== Data for this exercise

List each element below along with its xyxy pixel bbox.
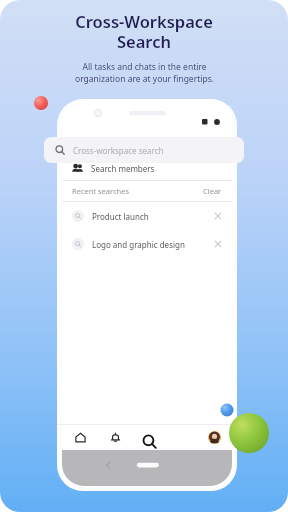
staticText: All tasks and chats in the entire organi… (75, 61, 214, 85)
staticText: Recent searches (72, 186, 130, 196)
button[interactable]: Product launch (62, 202, 232, 230)
button[interactable]: Search (136, 428, 163, 455)
staticText: Product launch (92, 211, 149, 222)
button[interactable]: Home (73, 430, 88, 445)
button[interactable]: Profile (208, 431, 221, 444)
button[interactable]: Remove (213, 211, 223, 221)
staticText: Clear (203, 186, 222, 196)
staticText: Cross-Workspace Search (75, 10, 213, 53)
button[interactable]: Logo and graphic design (62, 230, 232, 258)
staticText: Cross-workspace search (73, 145, 164, 156)
staticText: Logo and graphic design (92, 239, 185, 250)
button[interactable]: Search members (62, 156, 232, 180)
staticText: Search members (91, 163, 155, 174)
button[interactable]: Cross-workspace search (44, 137, 244, 163)
button[interactable]: Clear (203, 186, 222, 196)
button[interactable]: Notifications (108, 430, 123, 445)
button[interactable]: Remove (213, 239, 223, 249)
button[interactable]: Inbox (142, 430, 157, 445)
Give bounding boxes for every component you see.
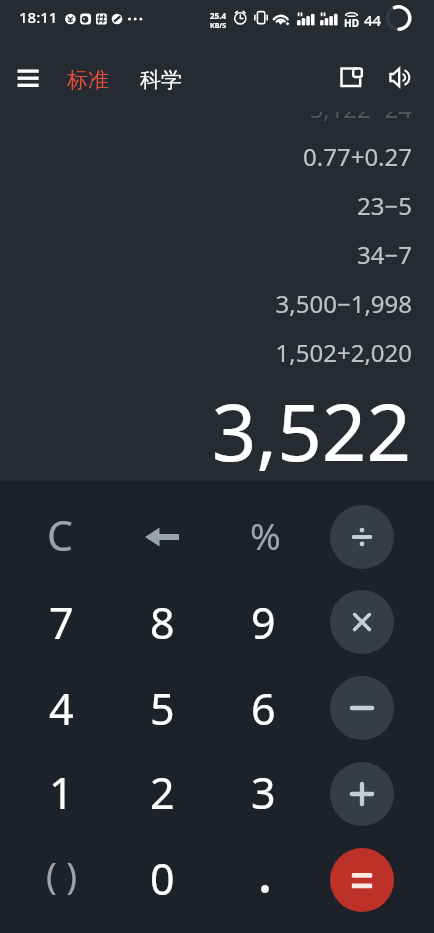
- button[interactable]: 8: [112, 580, 212, 664]
- button[interactable]: Floating window: [332, 58, 371, 97]
- staticText: 科学: [140, 67, 182, 93]
- button[interactable]: Multiply: [330, 590, 394, 654]
- staticText: 44: [364, 10, 382, 30]
- button[interactable]: 7: [11, 580, 111, 664]
- staticText: 3,122−24: [0, 112, 412, 125]
- button[interactable]: Equals: [330, 848, 394, 912]
- button[interactable]: %: [215, 493, 315, 577]
- staticText: 8: [150, 593, 175, 652]
- button[interactable]: Menu: [9, 59, 47, 97]
- staticText: 1,502+2,020: [0, 336, 412, 369]
- staticText: 23−5: [0, 189, 412, 222]
- button[interactable]: Decimal point: [215, 847, 315, 931]
- button[interactable]: ( ): [11, 833, 111, 917]
- staticText: 25.4: [210, 10, 226, 21]
- button[interactable]: 5: [112, 666, 212, 750]
- button[interactable]: Divide: [330, 505, 394, 569]
- staticText: 1: [49, 763, 74, 822]
- staticText: 18:11: [19, 7, 58, 27]
- staticText: 3,522: [0, 378, 411, 481]
- staticText: 5: [150, 679, 175, 738]
- staticText: 标准: [67, 67, 109, 93]
- button[interactable]: Minus: [330, 676, 394, 740]
- staticText: %: [250, 510, 281, 560]
- staticText: 2: [150, 763, 175, 822]
- staticText: 4: [49, 679, 74, 738]
- button[interactable]: Sound: [381, 58, 420, 97]
- button[interactable]: Plus: [330, 762, 394, 826]
- button[interactable]: 6: [213, 666, 313, 750]
- button[interactable]: 3: [213, 750, 313, 834]
- staticText: 0: [150, 849, 175, 908]
- staticText: 3: [251, 763, 276, 822]
- button[interactable]: 0: [112, 836, 212, 920]
- button[interactable]: 2: [112, 750, 212, 834]
- button[interactable]: 9: [213, 580, 313, 664]
- staticText: 3,500−1,998: [0, 287, 412, 320]
- staticText: KB/S: [210, 21, 227, 31]
- button[interactable]: Backspace: [112, 495, 212, 579]
- staticText: 9: [251, 593, 276, 652]
- staticText: HD: [344, 16, 359, 30]
- staticText: 7: [49, 593, 74, 652]
- staticText: 0.77+0.27: [0, 140, 412, 173]
- button[interactable]: 1: [11, 750, 111, 834]
- staticText: 34−7: [0, 238, 412, 271]
- staticText: C: [47, 507, 73, 563]
- staticText: ( ): [46, 851, 77, 900]
- button[interactable]: 标准: [58, 59, 118, 101]
- button[interactable]: 科学: [131, 59, 191, 101]
- button[interactable]: C: [10, 493, 110, 577]
- staticText: 6: [251, 679, 276, 738]
- button[interactable]: 4: [11, 666, 111, 750]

====

In the listing, find each line with the string "Cross" and copy it.

▸ Task solution
staticText: Cross-Workspace Search (75, 10, 213, 53)
staticText: Cross-workspace search (73, 145, 164, 156)
button[interactable]: Cross-workspace search (44, 137, 244, 163)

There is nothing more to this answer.